Bill Would Fine Employers With Workers On Medi-Cal
LOS ANGELES (AP) — Lawmakers have proposed legislation that would penalize large employers who pay their workers so little that they qualify for government health insurance at taxpayer expense.
Fines of up to $6,000 could apply for every full-time employee who ends up on Medi-Cal, the state’s health insurance for the poor and other vulnerable people, according to the Los Angeles Times.
It’s estimated 130,000 workers from large firms will go on Medi-Cal in the next few years. The fines would be applied for employees who work more than eight hours a week.
Under the federal law, large employers already face fines if they don’t offer health insurance to employees who work more than 30 hours a week. A growing number of employers have gamed that part of the law by cutting workers’ hours to avoid paying for insurance.
Proponents of the legislation include unions, consumer groups and doctors who say, without the bill, a loophole in the Affordable Care Act lets large retailers and restaurants dump hourly workers onto the government dole.

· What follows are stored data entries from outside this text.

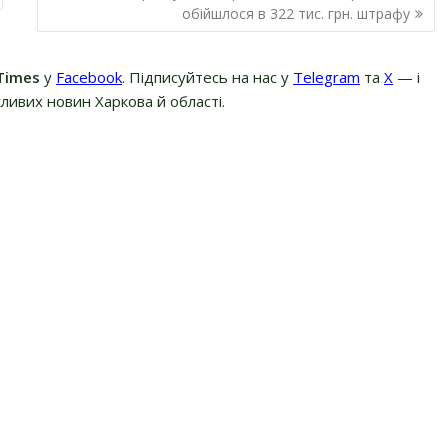
обійшлося в 322 тис. грн. штрафу
Times
у
Facebook
. Підписуйтесь на нас у
Telegram
та
Х
— і
ливих новин Харкова й області.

“There are concerns that employers will be gaming this new system and taking less and less responsibility for their workers,” Sonya Schwartz, program director at the National Academy for State Health Policy, told the Times.
The legislation might make employers think twice, Schwartz said.
Opponents say the new legislation won’t result in more health care, just fewer jobs.
“It’s one of the worst job-killer bills I’ve seen in my 20 years in Sacramento, and that says a lot,” Bill Dombrowski, chief executive of the California Retailers Association, told the Times.
It’s estimated nearly 1,800 companies in California that employ 500 or more workers, would be affected by the penalties. The fines would be based on 110 percent of the average cost of health insurance, which was $5,615 in the U.S. last year.
The fines would be used by Medi-Cal to boost payments for doctors and hospitals treating the poorest patients, according to the bill.
Other cash-strapped states are keeping an eye on the bill as they prepare to be stretched thin by a massive health care expansion.